I feel so guilty writing this but I don’t know how to proceed. My eldest son is six, nearly 7. I love him & my love for him is unconditional....but I don’t always like him. He’s a complex, emotional character, very intense & more often than not his glass is half-empty. I do so much for him, & with him, but he’s never content. He’s clever, and unfortunately this often manifests in social manipulation.
He plays people off against one another, & his idea of humour is to purposefully agitate others, doing or saying things that he knows will get a negative reaction. He’ll whine and verbally agitate until people snap ... & it’s not as if he’s lacking in attention or bored. I take him out, to the park, to swimming, he has play dates with friends from school. I make sure I give him one-on-one time as well - I took him to the local farms over Oct half term where we spent whole days looking round/doing activities.

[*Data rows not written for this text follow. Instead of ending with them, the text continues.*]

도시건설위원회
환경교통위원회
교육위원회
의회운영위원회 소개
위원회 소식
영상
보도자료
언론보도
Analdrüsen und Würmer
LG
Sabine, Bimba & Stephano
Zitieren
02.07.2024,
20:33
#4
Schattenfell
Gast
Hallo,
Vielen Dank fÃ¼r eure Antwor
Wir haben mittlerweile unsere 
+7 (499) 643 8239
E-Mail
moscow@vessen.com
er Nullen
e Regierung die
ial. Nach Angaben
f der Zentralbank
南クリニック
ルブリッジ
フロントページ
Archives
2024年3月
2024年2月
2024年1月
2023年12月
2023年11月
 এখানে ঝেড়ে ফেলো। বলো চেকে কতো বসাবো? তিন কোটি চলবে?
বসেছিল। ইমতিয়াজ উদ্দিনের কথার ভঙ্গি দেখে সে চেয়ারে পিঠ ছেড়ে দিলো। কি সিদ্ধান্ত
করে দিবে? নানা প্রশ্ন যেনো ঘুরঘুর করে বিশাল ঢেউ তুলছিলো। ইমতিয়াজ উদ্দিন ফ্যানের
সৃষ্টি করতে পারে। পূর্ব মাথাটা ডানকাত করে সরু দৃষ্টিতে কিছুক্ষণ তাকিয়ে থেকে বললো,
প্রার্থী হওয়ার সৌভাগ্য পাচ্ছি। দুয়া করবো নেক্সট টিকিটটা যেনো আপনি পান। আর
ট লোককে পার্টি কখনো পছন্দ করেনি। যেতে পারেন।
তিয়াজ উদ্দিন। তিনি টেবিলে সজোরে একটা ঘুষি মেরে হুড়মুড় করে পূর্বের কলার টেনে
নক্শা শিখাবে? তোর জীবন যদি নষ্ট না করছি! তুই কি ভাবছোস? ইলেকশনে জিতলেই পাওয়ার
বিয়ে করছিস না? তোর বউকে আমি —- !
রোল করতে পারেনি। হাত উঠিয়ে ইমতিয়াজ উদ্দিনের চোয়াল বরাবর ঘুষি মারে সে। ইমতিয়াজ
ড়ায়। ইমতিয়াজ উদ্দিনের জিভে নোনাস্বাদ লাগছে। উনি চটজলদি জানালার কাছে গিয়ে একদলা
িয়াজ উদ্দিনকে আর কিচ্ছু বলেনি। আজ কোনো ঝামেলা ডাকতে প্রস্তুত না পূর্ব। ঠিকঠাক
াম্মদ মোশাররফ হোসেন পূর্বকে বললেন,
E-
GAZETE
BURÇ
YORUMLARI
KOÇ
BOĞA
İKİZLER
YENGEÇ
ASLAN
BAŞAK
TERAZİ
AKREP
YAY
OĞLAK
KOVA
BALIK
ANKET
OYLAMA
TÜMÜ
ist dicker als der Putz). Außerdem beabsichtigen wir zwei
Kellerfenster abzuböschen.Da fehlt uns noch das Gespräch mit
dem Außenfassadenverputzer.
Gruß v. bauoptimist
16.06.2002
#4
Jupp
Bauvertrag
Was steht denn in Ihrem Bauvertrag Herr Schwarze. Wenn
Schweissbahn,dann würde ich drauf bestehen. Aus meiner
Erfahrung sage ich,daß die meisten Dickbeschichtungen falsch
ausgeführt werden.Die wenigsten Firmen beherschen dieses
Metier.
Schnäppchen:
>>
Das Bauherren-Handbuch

He has a sweet side & is a very good big brother (my other son is 2.)
I think what’s alarming me about my feelings is 1) I’ve never really found him enjoyable to be around, & I don’t feel easy in his company. I could give him the world on a late & he’d find something to moan about.
- His peers find him difficult to be around - the games he initiates have to be his way. He’s always in a fight to be the one in control. Other kids get tired of his intensity & tell him to leave them alone. He just annoys them, in the same way he annoys me.
I’m beginning to think it’s personality rather than social conditioning, as his brother is the polar opposite - laid back, happy-go-lucky, content to be loved & just happy in his own skin.
I hate the way I feel about him but he just stresses me out. I can only deal positively with him in short doses & then I want to get away. It’s also alarming to see others reacting to him in the ways that sum up how I feel most of the time. I realise he’s a child & I do show him lots of love & cuddles. I just find him very high maintenance & I worry that others do too.